En dehors des États-Unis, ce sont ainsi les grands émergents qui comptent parmi les pays les plus touchés par la pandémie : 6,4 millions de malades et 100 000 morts en Inde ; 4,8 millions de malades et 145 000 morts au Brésil ; 840 000 malades et 84 000 morts au Mexique ; 751 000 malades et 17 000 morts en Argentine ; 676 000 malades et 17 000 morts en Afrique du Sud.
La perte de contrôle de l’épidémie en dépit de confinements très rigoureux et prolongés se traduit par une récession historique, avec une chute de l’activité de 12,5 % en Inde, 6,5 % au Brésil, 10,2 % au Mexique, 11,2 % en Argentine, 11,5 % en Afrique du Sud. En plus des conséquences du confinement et de la chute d’un cinquième du commerce international, les pays émergents souffrent de l’effondrement du prix des sources d’énergie, des matières premières et des produits agricoles, de l’arrêt du tourisme et de l’importance du secteur informel (47 % du PIB en Argentine et 50 % en Afrique subsaharienne).
Au désastre sanitaire et à la récession s’ajoutent trois crises spécifiques aux émergents. Une crise financière, qui se traduit par la fuite massive des capitaux alors que l’aide internationale se tarit, que les investissements directs reculent de 40 % et que les transferts des migrants sont réduits de plus de 100 milliards de dollars, ce qui entraîne l’effondrement de leur monnaie. Une crise sociale, marquant la disparition de millions d’emplois salariés et la désintégration du secteur informel qui ont fait basculer 120 millions à 150 millions de personnes dans la grande pauvreté. Une crise humanitaire, où quelque 300 millions de personnes souffrent de famine, ce qui provoque un exode des métropoles vers les campagnes – déjà surpeuplées.
Face à ces chocs en cascade, les capacités d’action des pays émergents sont beaucoup plus réduites que celles des pays développés. Ils ne disposent pas de système de protection sociale pouvant servir d’amortisseur à la récession. Ils ne peuvent pas emprunter sur les marchés pour réassurer les revenus des ménages et l’activité des entreprises, compte tenu du niveau de leur endettement, qui a doublé depuis 2009 (dette publique de 92 % du PIB au Brésil, fin 2019 ; 90 % du PIB en Argentine, qui connaît son 9e défaut souverain ; 70 % du PIB en Inde ; 56 % du PIB en Afrique du Sud). Enfin, les capacités technique et financière de leurs banques centrales comme la faiblesse des infrastructures de marché et des institutions bancaires ne permettent pas de conduire des stratégies d’assouplissement quantitatif du crédit.

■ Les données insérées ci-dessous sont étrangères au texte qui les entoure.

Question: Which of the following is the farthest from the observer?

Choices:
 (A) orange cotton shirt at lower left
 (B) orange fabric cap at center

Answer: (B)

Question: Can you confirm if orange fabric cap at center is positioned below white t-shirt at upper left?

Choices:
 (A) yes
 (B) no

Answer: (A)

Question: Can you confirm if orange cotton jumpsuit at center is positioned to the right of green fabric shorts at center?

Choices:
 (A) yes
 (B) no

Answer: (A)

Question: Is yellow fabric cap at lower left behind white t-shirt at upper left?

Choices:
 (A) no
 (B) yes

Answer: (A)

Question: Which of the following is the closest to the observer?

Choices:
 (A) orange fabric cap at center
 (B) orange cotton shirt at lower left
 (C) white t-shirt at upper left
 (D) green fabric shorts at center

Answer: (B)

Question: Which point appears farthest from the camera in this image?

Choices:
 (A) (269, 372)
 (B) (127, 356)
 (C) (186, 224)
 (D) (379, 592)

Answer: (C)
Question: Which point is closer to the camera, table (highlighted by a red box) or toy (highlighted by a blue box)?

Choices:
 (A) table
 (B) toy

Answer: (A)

L’ampleur des crises économique, sociale et humanitaire menace par ailleurs les régimes démocratiques, accroît les tensions internationales et multiplie les risques de conflits armés. Les libertés et l’État de droit reculent, pris en étau entre la montée de la violence – à l’image du Mexique, qui compte quelque 34 000 homicides et 5 000 disparitions – et une demande irrépressible de sécurité. Le blocage du développement et l’arrêt des financements extérieurs multiplient les frictions et aiguisent la conflictualité en Asie – entre l’Inde d’un côté, la Chine et le Pakistan de l’autre –, en Amérique latine – entre le Brésil et l’Argentine ou encore la Colombie et le Venezuela –, en Afrique, avec la poussée du djihadisme vers le sud et l’ouest ou le contentieux entre l’Éthiopie, l’Égypte et le Soudan pour le partage des eaux du Nil. Enfin, la Chine met à profit les difficultés des pays émergents pour en faire, grâce à ses financements et aux programmes des nouvelles routes de la soie, des alliés dans sa stratégie d’encerclement des États-Unis et de l’Occident.

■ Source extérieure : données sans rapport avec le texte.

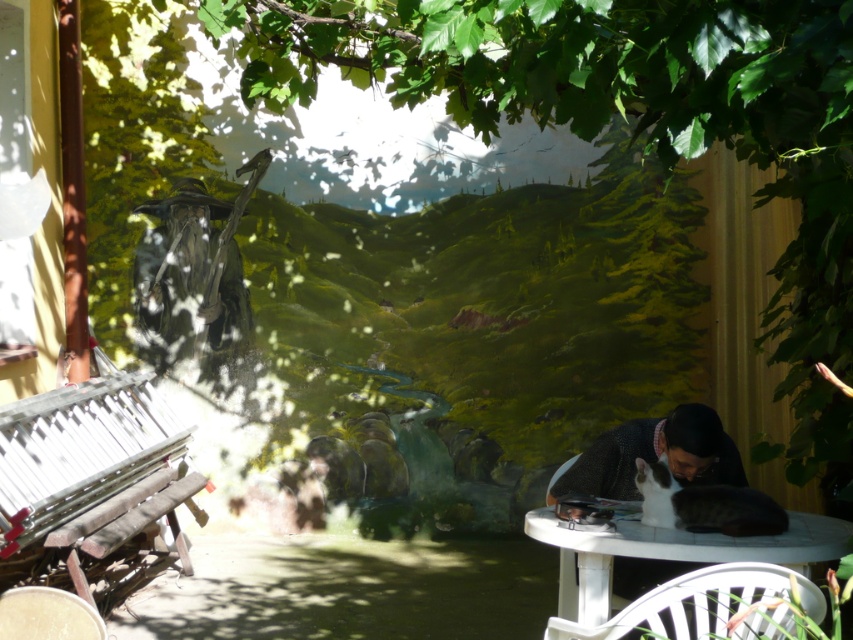 Who is positioned more to the right, white plastic table at lower right or white plastic chair at lower right?

white plastic table at lower right is more to the right.

How much distance is there between white plastic table at lower right and white plastic chair at lower right?

14.48 inches

Does point (816, 532) lie behind point (714, 566)?

Yes, it is behind point (714, 566).

Find the location of a particular element. This screenshot has width=853, height=640. white plastic table at lower right is located at coordinates (672, 552).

Sous le mouvement de repli des individus et des nations, la pandémie rappelle combien les hommes sont interdépendants à l’âge de l’Histoire universelle. Le décollage des pays émergents demeure l’acquis majeur de la mondialisation et doit être préservé à tout prix pour enrayer la spirale de la pauvreté et de la violence, notamment par le renouveau du multilatéralisme et la relance des échanges mondiaux. La solution des maux, du Sud comme du Nord, n’est pas dans la démondialisation, mais dans la construction d’une mondialisation régulée.